Today, Advanced Driver Assistance Systems (ADAS) represent an increasing
contribution to active road safety and driving comfort. Their task is to
help the driver to avoid accidents or at least to minimize their
consequences. Depending on their objectives they can support the
driver's decisions by providing additional information (e.g. Park
Distance Control, Night Vision, Traffic Sign Recognition) or even
directly influence the driving process (e.g. Park Assist, Adaptive
Cruise Control, Lane Assist). Since the absolute number of ADAS sensors
in vehicles is permanently increasing, further development of existing
sensor data processing mechanisms is required to ensure a robust
functionality and (eventual) timely detection of system limits (e.g.

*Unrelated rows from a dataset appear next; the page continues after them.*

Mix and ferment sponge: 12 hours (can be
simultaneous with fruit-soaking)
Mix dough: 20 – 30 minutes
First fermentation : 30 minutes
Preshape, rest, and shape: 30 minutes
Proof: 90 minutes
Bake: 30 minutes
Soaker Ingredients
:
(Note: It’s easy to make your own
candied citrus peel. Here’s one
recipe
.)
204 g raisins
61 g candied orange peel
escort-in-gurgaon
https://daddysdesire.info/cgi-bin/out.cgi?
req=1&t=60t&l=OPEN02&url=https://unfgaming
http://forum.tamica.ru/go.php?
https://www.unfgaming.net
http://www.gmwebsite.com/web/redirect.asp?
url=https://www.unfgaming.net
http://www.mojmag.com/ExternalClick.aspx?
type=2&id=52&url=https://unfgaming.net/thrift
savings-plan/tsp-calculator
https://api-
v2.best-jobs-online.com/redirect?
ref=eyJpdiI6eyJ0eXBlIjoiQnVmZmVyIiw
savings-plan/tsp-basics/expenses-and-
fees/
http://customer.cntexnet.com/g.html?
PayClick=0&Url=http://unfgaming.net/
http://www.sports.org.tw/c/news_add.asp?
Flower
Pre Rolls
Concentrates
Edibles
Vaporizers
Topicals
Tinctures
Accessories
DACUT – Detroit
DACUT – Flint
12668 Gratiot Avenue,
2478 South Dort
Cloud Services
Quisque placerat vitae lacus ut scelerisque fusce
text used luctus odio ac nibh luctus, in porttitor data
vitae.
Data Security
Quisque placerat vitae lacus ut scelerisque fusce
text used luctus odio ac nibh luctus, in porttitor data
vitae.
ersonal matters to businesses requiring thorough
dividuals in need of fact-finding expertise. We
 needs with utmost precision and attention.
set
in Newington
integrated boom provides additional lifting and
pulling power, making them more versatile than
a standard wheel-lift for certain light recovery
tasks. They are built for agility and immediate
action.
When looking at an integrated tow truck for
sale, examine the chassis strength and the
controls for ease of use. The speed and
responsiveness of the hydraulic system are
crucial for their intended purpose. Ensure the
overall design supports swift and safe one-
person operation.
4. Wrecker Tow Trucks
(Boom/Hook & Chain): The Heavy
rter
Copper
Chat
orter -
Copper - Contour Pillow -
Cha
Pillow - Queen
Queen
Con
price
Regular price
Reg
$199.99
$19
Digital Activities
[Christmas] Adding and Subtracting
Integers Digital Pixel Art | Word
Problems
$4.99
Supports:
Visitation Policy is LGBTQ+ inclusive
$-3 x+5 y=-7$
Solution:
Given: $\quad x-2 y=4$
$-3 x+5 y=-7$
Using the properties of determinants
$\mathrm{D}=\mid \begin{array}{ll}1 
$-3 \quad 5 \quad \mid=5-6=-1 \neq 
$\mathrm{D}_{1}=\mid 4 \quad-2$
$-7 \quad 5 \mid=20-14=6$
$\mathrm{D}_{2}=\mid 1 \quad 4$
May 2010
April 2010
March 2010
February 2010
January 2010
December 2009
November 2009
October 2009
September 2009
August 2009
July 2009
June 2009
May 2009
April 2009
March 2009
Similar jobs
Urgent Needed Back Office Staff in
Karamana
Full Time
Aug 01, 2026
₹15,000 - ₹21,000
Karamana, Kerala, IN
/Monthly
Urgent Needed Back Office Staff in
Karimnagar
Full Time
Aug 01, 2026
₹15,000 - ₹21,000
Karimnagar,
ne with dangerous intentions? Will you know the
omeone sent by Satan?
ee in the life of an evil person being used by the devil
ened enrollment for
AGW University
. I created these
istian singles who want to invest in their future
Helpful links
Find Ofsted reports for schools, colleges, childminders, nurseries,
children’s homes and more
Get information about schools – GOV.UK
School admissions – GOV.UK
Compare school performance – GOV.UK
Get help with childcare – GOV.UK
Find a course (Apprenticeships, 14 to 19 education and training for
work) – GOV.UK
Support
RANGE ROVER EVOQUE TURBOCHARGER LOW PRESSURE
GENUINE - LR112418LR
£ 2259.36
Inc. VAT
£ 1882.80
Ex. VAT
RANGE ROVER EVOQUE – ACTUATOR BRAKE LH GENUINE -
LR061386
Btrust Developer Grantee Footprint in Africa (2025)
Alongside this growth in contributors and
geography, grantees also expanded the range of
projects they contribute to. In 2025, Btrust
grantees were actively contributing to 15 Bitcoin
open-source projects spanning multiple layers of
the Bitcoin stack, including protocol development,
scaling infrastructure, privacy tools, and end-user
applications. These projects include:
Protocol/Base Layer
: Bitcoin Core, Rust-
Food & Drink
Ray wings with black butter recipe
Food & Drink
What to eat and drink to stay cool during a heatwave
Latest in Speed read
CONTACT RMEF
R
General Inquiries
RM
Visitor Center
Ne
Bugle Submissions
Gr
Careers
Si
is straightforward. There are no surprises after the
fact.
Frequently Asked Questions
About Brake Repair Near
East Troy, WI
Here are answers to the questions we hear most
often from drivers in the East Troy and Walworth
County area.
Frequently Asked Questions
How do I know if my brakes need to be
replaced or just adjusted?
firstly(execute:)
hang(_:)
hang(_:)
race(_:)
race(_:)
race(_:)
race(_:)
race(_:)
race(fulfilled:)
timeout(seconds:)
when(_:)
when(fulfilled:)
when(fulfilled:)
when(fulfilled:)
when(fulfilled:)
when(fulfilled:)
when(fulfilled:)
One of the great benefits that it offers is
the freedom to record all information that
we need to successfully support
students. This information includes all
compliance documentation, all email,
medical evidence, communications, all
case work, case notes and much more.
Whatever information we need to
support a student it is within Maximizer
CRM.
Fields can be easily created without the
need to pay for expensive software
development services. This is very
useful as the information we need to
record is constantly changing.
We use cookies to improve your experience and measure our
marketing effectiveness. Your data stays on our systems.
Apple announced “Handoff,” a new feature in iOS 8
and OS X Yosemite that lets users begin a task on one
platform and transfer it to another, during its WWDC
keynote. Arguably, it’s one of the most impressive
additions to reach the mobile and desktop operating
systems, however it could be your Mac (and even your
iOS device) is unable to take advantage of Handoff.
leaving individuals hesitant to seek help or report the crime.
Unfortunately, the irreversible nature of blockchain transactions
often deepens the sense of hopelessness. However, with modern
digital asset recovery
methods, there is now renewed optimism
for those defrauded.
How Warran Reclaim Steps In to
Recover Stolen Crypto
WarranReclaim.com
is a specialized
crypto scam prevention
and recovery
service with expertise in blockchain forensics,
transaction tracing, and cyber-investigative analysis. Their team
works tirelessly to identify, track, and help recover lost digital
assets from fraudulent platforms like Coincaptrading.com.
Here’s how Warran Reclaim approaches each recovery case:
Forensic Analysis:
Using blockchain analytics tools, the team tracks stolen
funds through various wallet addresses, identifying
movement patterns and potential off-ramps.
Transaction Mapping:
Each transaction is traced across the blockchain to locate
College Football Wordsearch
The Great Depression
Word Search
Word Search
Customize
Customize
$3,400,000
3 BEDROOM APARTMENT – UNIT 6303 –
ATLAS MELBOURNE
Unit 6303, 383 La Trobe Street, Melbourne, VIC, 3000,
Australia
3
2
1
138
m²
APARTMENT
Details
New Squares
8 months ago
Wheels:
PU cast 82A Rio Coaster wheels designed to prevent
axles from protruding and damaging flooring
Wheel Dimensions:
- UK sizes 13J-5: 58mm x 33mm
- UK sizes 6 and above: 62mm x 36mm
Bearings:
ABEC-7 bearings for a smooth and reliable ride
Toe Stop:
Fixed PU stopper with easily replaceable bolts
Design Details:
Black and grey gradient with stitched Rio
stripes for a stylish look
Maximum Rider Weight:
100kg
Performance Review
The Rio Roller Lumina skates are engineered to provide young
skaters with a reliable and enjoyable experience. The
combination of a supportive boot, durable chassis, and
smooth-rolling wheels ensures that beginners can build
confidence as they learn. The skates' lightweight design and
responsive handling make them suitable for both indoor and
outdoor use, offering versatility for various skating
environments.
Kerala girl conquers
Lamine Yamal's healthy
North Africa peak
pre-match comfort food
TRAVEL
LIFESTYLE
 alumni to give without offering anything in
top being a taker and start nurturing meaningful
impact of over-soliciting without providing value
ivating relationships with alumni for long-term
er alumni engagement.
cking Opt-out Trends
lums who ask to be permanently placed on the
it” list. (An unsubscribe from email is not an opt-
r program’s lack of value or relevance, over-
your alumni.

caused by sensor misalignment, bad weather conditions, pollution or
aging). Therefore, continuous knowledge of the quality of the
environmental perception is of significant importance. In this thesis,
general probabilistic approach to multi-sensorial environmental
perception of ADAS is presented. This approach incorporates sensor data
fusion with self-diagnosis capability and maneuver level intent
estimation of detected objects. Thus, the quality of environmental
perception can be continuously monitored and the intents of the traffic
participants can be predicted. The resulting probabilities are uniform
and consistent basis and reflect the reliability of the results. This
knowledge is an important prerequisite for the development of future
complex and robust Advanced Driver Assistance Systems. The developed
concepts have been used and approved in project "Integrated Lateral
Assistance", a subproject of research initiative AKTIV (abbreviation for
"Adaptive and Cooperative Technologies for the Intelligent Traffic")
supported by the German Federal Ministry of Economics and Technology.